Едет Эммануэль со своими двумя пленниками в город и в аллее предместья натыкается на целый отряд французов, которые Бог весть где еще замешкались. Было их четыре сотни при 50-ти офицерах; в эскорте же генерала Эммануэля всего-навсе 12 человек. Но за деревьями да в сумерках французам не видно было, что наших так мало.
— Кладите оружие! — крикнул им Эммануэль. Те стали совещаться.
— Сейчас же кладите оружие! Не то ни один из вас не уйдет живым! — крикнул он еще громче и взмахнул саблей, как бы собираясь вести своих в атаку.
Раздумывать уже не приходилось. Солдаты побросали свои ружья, а командовавший ими майор и другие офицеры отдали свои шпаги.
— Идите вперед!
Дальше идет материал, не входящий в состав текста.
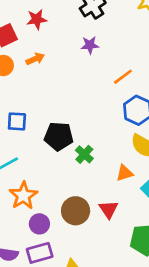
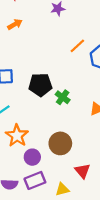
orange line: (123, 77) -> (77, 46), moved
red triangle: (109, 209) -> (83, 171), moved

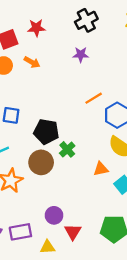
orange arrow: (15, 24) -> (32, 62), turned 48
brown circle: (60, 143) -> (41, 162), moved
purple circle: (32, 157) -> (54, 215), moved

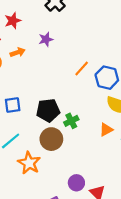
purple star: (81, 55) -> (46, 39), moved
orange arrow: (32, 62) -> (18, 52), turned -32
green cross: (67, 149) -> (71, 121), turned 32

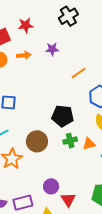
orange line: (82, 68) -> (79, 73), moved
black pentagon: (48, 110) -> (63, 116), moved
green cross: (71, 121) -> (70, 141), moved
Мы поедем за вами.
— Позвольте, Николай Николаич, — перебил я Муравьева, — а Лористон-то чего молчал, не предупредил своих?
— В том-то и дело, что, попав в плен, он совсем духом упал, ничего кругом не видел и не слышал. Потом уже, узнав, что при нем 400 слишком человек французов сдалось маленькой кучке русских, он за голову схватился, проклинал свое беспамятство. Пришел он несколько в себя только тогда, когда предстал перед нашим государем. Обошелся с ним государь весьма ласково и приказал выдать ему из казны взаймы 500 червонцев, чтобы он до отсылки в Россию мог обзавестись здесь, в Лейпциге, всем, чем нужно, на дорогу.
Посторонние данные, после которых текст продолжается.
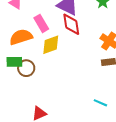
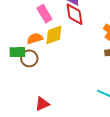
orange semicircle: (21, 37) -> (35, 38), moved, size x0.7

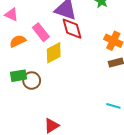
orange semicircle: (35, 38) -> (18, 41), moved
— А что Понятовский? Удалось ему с его отрядом переплыть Эльстер?
— Нет, их понесло по теченью; теченье этой реки ведь очень быстрое; да вдогонку им был пущен еще град пуль. Немногие добрались до другого берега. Сам же Понятовский с конем скрылся под водой и уже не выплыл. Хоть и враг был нам, а рыцарь. Упокой Господь его душу! Кого тоже жаль, признаться, так старика-короля саксонского.
— А что с ним?
— Да ведь он до последнего дня не имел духу порвать с Наполеоном. Подданные же его давно уже не разделяли его чувств, и при въезде нашего государя в Лейпциг жители встретили его «виватами». Когда тут союзные монархи сошли с коней на дворцовой площади, первым их приветствовал шведский принц Бернадотт. Государь его дружески обнял и благодарил. А на лестнице дворца среди батальона своей лейб-гвардии стоял несчастный король с непокрытой головой. Бернадотт указал на него:
— Вот, ваше величество, король. Он желал бы также засвидетельствовать вам свое почтение.
Но добрейший государь наш остался на сей раз неумолим. Точно не слыша, он спросил:
— А где королева саксонская?
— Она ожидает ваше величество на верху лестницы.
— Так пойдемте к королеве.
Королевские гвардейцы отдали честь государю, король — низкий поклон, но государь, не взглянув даже на короля, точно его тут и не было, поднялся по лестнице к королеве.
— Да чего же еще, — говорю, — мог ожидать этот союзник нашего заклятого врага? И что будет с ним теперь?
— До окончания кампании его отвезут, говорят, в Берлин.